De tous mes mouvements, il dispose, il ordonne ;

Je ne pense qu’au gré de ses impressions,

Et mes moindres regards sont ses expressions.

Il est bien vrai qu’hier, avec assez d’instance,

Ma tante me parla d’un parti d’importance.

LE MARQUIS,

Qu’avez-vous répondu ?

ÉLISE.

Mais...

LE MARQUIS.

Tout est terminé ?

ÉLISE.

J’ai demandé du temps, et l’on m’en a donné.

LE MARQUIS.

Et depuis, qu’avez-vous résolu ?

ÉLISE.

Rien encore.

LE MARQUIS.

Et que résoudrez-vous ?

ÉLISE.

Voilà ce que j’ignore.

LE MARQUIS.

Pardonnez, si j’insiste : on m’a fait entrevoir,

Ou plutôt on m’a dit qu’on avait quelque espoir.

ÉLISE.

Eh mais ! on n’a souvent que celui qu’on se donne.

LE MARQUIS.

Je sais qu’à cette erreur souvent on s’abandonne.

Il pourrait être encore un autre audacieux,

Qui croirait avoir pris de l’espoir dans vos yeux ;

Mais je n’aurais pas cru, quel que soit qui vous aime,

Qu’on voulût vous devoir à d’autres qu’à vous-même,

Et ravir un bonheur qui devient imparfait,

Qui cesse d’en être un, s’il n’est pas un bienfait

De la main dont il doit uniquement dépendre ;

Mais qui n’a plus de prix, quand l’amour le plus tendre

En fait un don du cœur à qui l’a mérité.

ÉLISE.

Je le sens comme vous.

LE MARQUIS.

Mais si l’autorité

S’obstinait à vouloir seconder cette audace ?

ÉLISE.

Vous m’y faites penser.

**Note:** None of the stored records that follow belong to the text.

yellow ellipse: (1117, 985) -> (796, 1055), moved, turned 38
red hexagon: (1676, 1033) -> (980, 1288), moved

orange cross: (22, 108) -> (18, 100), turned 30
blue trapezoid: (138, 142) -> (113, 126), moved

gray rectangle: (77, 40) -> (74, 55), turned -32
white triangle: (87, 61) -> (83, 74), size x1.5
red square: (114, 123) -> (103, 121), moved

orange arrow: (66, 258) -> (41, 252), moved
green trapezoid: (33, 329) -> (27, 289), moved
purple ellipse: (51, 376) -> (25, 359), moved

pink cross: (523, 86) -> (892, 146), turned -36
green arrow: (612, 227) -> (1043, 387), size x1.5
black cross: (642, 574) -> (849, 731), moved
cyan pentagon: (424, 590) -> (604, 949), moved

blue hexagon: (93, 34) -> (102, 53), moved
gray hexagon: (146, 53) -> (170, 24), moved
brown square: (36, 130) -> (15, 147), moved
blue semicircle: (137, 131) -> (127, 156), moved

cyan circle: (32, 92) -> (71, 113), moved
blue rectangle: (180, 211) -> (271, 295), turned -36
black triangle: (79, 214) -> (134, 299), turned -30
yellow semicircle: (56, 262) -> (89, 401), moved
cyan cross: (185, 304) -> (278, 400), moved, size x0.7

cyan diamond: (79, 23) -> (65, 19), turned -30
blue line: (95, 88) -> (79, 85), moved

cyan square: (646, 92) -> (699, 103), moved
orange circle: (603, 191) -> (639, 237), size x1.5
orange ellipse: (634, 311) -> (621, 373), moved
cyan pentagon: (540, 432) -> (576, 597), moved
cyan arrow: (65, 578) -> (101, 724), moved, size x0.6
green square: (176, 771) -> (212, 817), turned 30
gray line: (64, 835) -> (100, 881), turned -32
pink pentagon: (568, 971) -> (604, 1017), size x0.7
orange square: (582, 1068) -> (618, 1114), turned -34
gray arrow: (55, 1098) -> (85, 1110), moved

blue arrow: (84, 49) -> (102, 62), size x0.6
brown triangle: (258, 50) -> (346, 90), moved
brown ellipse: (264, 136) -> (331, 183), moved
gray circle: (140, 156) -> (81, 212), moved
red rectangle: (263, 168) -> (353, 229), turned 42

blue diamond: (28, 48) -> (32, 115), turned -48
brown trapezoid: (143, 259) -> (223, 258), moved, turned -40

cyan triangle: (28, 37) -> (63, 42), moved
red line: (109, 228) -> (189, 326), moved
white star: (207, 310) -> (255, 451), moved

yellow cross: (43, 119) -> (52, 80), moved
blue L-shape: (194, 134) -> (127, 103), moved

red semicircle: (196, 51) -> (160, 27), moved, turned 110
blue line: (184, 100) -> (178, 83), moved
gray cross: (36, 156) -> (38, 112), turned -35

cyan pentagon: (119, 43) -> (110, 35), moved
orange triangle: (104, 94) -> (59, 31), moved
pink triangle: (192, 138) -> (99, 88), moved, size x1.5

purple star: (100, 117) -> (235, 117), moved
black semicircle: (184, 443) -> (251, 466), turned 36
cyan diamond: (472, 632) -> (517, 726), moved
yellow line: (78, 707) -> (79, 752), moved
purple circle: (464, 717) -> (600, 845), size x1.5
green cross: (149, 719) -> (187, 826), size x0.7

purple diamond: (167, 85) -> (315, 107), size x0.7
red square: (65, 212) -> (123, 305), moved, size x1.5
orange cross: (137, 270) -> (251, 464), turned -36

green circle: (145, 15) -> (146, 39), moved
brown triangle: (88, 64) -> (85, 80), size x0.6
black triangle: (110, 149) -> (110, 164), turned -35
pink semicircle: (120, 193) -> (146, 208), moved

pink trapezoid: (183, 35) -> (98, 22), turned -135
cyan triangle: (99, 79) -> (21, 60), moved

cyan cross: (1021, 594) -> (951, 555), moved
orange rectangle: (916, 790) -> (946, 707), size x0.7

À mon âge, à ma place,

Puisque nous en parlons, que pourrais-je opposer ?

Quel obstacle ?

LE MARQUIS.

Est-ce à moi de vous en proposer ?

Vous n’avez pas de quoi punir un téméraire ?

Vous n’imaginez rien qui puisse vous soustraire

À ces nœuds qui devraient révolter votre cœur ?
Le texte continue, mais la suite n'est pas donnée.